To do =>
Please show each line of the listing where "services" is present.

_ _ _ _ _

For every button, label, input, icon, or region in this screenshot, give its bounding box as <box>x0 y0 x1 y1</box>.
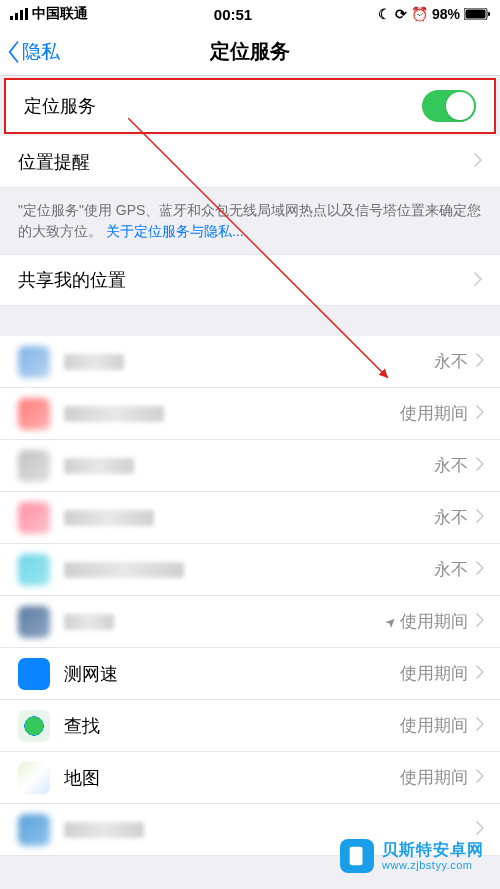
location-alerts-row[interactable]: 位置提醒 <box>0 136 500 188</box>
signal-icon <box>10 8 28 20</box>
app-name-label <box>64 458 434 474</box>
app-row[interactable]: ➤使用期间 <box>0 596 500 648</box>
status-left: 中国联通 <box>10 5 88 23</box>
app-icon <box>18 502 50 534</box>
battery-icon <box>464 8 490 20</box>
app-icon <box>18 346 50 378</box>
app-icon <box>18 658 50 690</box>
chevron-right-icon <box>476 405 484 423</box>
app-status-value: 使用期间 <box>400 662 468 685</box>
app-status-value: ➤使用期间 <box>385 610 468 633</box>
section-gap <box>0 306 500 336</box>
chevron-right-icon <box>476 457 484 475</box>
app-name-label <box>64 562 434 578</box>
app-icon <box>18 762 50 794</box>
app-status-value: 永不 <box>434 350 468 373</box>
app-name-label <box>64 510 434 526</box>
app-name-label <box>64 614 385 630</box>
app-icon <box>18 814 50 846</box>
chevron-right-icon <box>476 561 484 579</box>
chevron-right-icon <box>476 353 484 371</box>
lock-icon: ⟳ <box>395 6 407 22</box>
app-name-label <box>64 406 400 422</box>
svg-rect-0 <box>10 16 13 20</box>
app-icon <box>18 606 50 638</box>
alarm-icon: ⏰ <box>411 6 428 22</box>
app-row[interactable]: 测网速使用期间 <box>0 648 500 700</box>
moon-icon: ☾ <box>378 6 391 22</box>
app-name-label <box>64 354 434 370</box>
location-description: "定位服务"使用 GPS、蓝牙和众包无线局域网热点以及信号塔位置来确定您的大致方… <box>0 188 500 254</box>
back-button[interactable]: 隐私 <box>0 39 60 65</box>
app-name-label: 测网速 <box>64 662 400 686</box>
app-name-label <box>64 822 468 838</box>
app-status-value: 使用期间 <box>400 714 468 737</box>
app-status-value: 永不 <box>434 558 468 581</box>
app-icon <box>18 710 50 742</box>
chevron-right-icon <box>474 270 482 291</box>
app-status-value: 使用期间 <box>400 402 468 425</box>
location-services-row[interactable]: 定位服务 <box>6 80 494 132</box>
app-row[interactable]: 使用期间 <box>0 388 500 440</box>
app-icon <box>18 554 50 586</box>
app-row[interactable]: 永不 <box>0 492 500 544</box>
description-text: "定位服务"使用 GPS、蓝牙和众包无线局域网热点以及信号塔位置来确定您的大致方… <box>18 202 481 239</box>
chevron-right-icon <box>476 509 484 527</box>
app-row[interactable]: 查找使用期间 <box>0 700 500 752</box>
nav-bar: 隐私 定位服务 <box>0 28 500 76</box>
share-location-label: 共享我的位置 <box>18 268 466 292</box>
app-name-label: 查找 <box>64 714 400 738</box>
chevron-left-icon <box>6 41 20 63</box>
chevron-right-icon <box>476 769 484 787</box>
svg-rect-1 <box>15 13 18 20</box>
app-list: 永不使用期间永不永不永不➤使用期间测网速使用期间查找使用期间地图使用期间 <box>0 336 500 856</box>
app-row[interactable]: 永不 <box>0 440 500 492</box>
watermark-logo-icon <box>340 839 374 873</box>
watermark-domain: www.zjbstyy.com <box>382 859 484 871</box>
app-name-label: 地图 <box>64 766 400 790</box>
svg-rect-5 <box>466 10 486 19</box>
page-title: 定位服务 <box>0 38 500 65</box>
battery-pct: 98% <box>432 6 460 22</box>
share-location-row[interactable]: 共享我的位置 <box>0 254 500 306</box>
location-services-label: 定位服务 <box>24 94 422 118</box>
svg-rect-3 <box>25 8 28 20</box>
status-bar: 中国联通 00:51 ☾ ⟳ ⏰ 98% <box>0 0 500 28</box>
clock: 00:51 <box>214 6 252 23</box>
app-icon <box>18 450 50 482</box>
watermark-name: 贝斯特安卓网 <box>382 841 484 859</box>
location-alerts-label: 位置提醒 <box>18 150 466 174</box>
privacy-link[interactable]: 关于定位服务与隐私... <box>106 223 244 239</box>
watermark: 贝斯特安卓网 www.zjbstyy.com <box>340 839 484 873</box>
back-label: 隐私 <box>22 39 60 65</box>
chevron-right-icon <box>476 821 484 839</box>
watermark-text: 贝斯特安卓网 www.zjbstyy.com <box>382 841 484 871</box>
status-right: ☾ ⟳ ⏰ 98% <box>378 6 490 22</box>
app-row[interactable]: 地图使用期间 <box>0 752 500 804</box>
carrier-label: 中国联通 <box>32 5 88 23</box>
chevron-right-icon <box>474 151 482 172</box>
location-services-toggle[interactable] <box>422 90 476 122</box>
app-status-value: 永不 <box>434 454 468 477</box>
app-icon <box>18 398 50 430</box>
app-status-value: 永不 <box>434 506 468 529</box>
chevron-right-icon <box>476 717 484 735</box>
app-row[interactable]: 永不 <box>0 544 500 596</box>
svg-rect-6 <box>488 12 490 16</box>
chevron-right-icon <box>476 613 484 631</box>
svg-rect-2 <box>20 10 23 20</box>
app-row[interactable]: 永不 <box>0 336 500 388</box>
chevron-right-icon <box>476 665 484 683</box>
location-arrow-icon: ➤ <box>381 612 399 630</box>
app-status-value: 使用期间 <box>400 766 468 789</box>
highlight-annotation: 定位服务 <box>4 78 496 134</box>
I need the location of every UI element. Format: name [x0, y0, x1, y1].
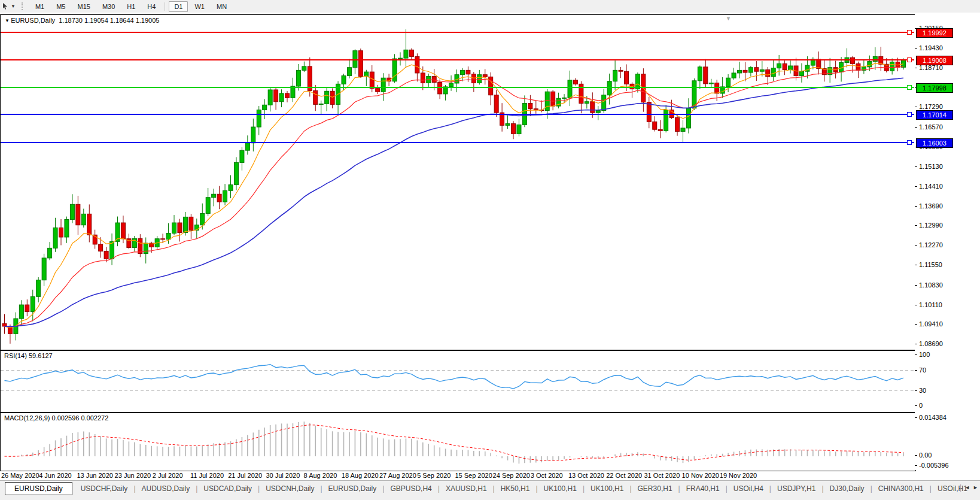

_ _ _ _ _

Task solution =>
location-services-row[interactable]: 定位服务 <box>6 80 494 132</box>
location-services-label: 定位服务 <box>24 94 422 118</box>
location-services-toggle[interactable] <box>422 90 476 122</box>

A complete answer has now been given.